No. Once a drug is legalized, supply can go up and price plummets. What was once a "criminal empire" now has the cash flow of a 7-11. And because price plummets, addicts no longer need to crawl in your bedroom window to steal money/goods to buy drugs. Crime drops. Drug-related extortion and kidnapping would virtually disappear.


Why would the largest consumer (US) purchase drugs from the drug cartels if it were legal in the US and could be sold at every 7-11?

The drug cartels would lose a lot of the revenue which makes them powerful.


Why you are worrying about revenues of cartels? If you think that selling drugs is legal, then their business is equally legal to business of Apple or Microsoft. Why you are not worrying about revenues of Microsoft or Apple?
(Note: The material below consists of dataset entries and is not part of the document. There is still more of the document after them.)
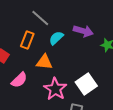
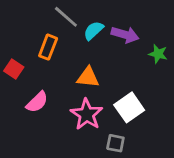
cyan semicircle: (56, 38) -> (93, 31), moved
orange triangle: (44, 62) -> (88, 77), moved

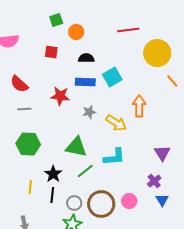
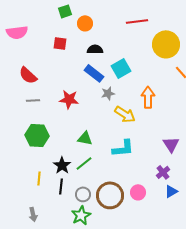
blue rectangle: (85, 82) -> (94, 73), turned 36
red star: (60, 96) -> (69, 99), moved
gray star: (89, 112) -> (108, 93), moved
green triangle: (76, 147) -> (85, 138), size x0.7
green line: (85, 171) -> (84, 163), moved
blue triangle: (162, 200) -> (171, 191), turned 32

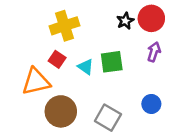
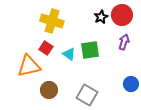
yellow cross: (65, 26) -> (52, 21), turned 35
blue circle: (151, 104) -> (131, 84), moved
brown circle: (61, 111) -> (49, 90), size x0.7

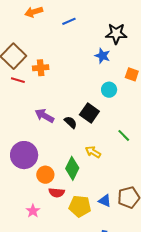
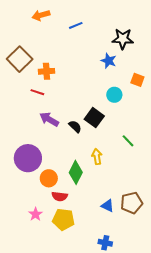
red line: (18, 80) -> (37, 92), moved
yellow arrow: (93, 152) -> (97, 157), turned 49
yellow pentagon: (80, 206) -> (63, 219), moved

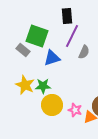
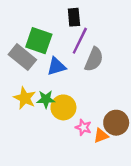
gray rectangle: (23, 50) -> (22, 57), size x1.6
gray semicircle: (84, 52) -> (94, 59), size x1.5
yellow circle: (52, 105) -> (63, 107), moved

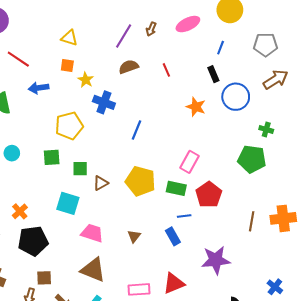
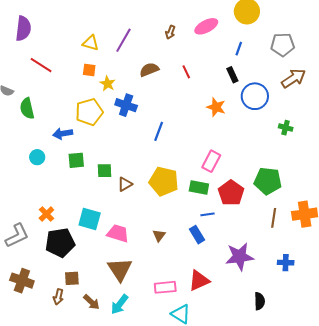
purple line: (124, 36) -> (124, 40), moved
blue arrow: (39, 88) -> (63, 134), moved
yellow pentagon: (69, 126) -> (89, 112), moved
green pentagon: (252, 159) -> (268, 181), moved
cyan square: (68, 203) -> (90, 219), moved
brown triangle: (93, 270) -> (120, 269), turned 36
blue cross: (275, 287) -> (286, 263), moved, turned -35

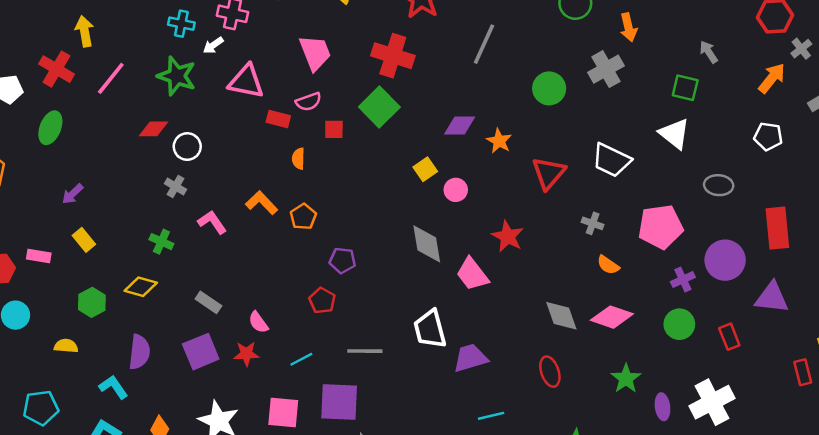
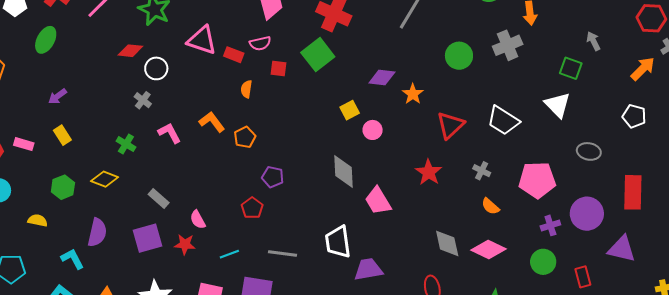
pink triangle: (246, 81) -> (202, 40), moved
red star: (508, 236) -> (429, 172), moved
Because Apple and Microsoft aren't using their revenues to kill thousands of people. If cutting off their revenues diminishes their ability to do that, it'd be irresponsible of us not to worry about it, or at least consider it


Because Microsoft and Apple's retail employees don't do drive-by shootings of each other's storefronts.

No one here is claiming that selling drugs is legal. Some of us think that selling drugs should become legal, in the hopes that businesses that are like Microsoft and Apple, i.e., don't assassinate judges, etc, will outcompete the cartels and decrease the cartel's revenues, hence decreasing their ability and participation in such undesirable activities.


"I know the recreational drug users of HN don't really want to hear this"

They are of course part of the problem.


If you read the article, it points out that the price premium is for all the risk various actors bear in the cocaine supply chain. If you derisk it, you kill most of the profits and suddenly the cartels will have to compete with industrialized agriculture. This will not do wonders for the cartels' profits, and once the profits disappear, the ability to pay enormous bribes follows.

Also, without making any judgement about whether people should or should not do certain things, banning private, consensual transactions rarely works well or inexpensively. My politics do not trend libertarian, but this is a well established fact at this point, whether it's prostitution, drug use, etc.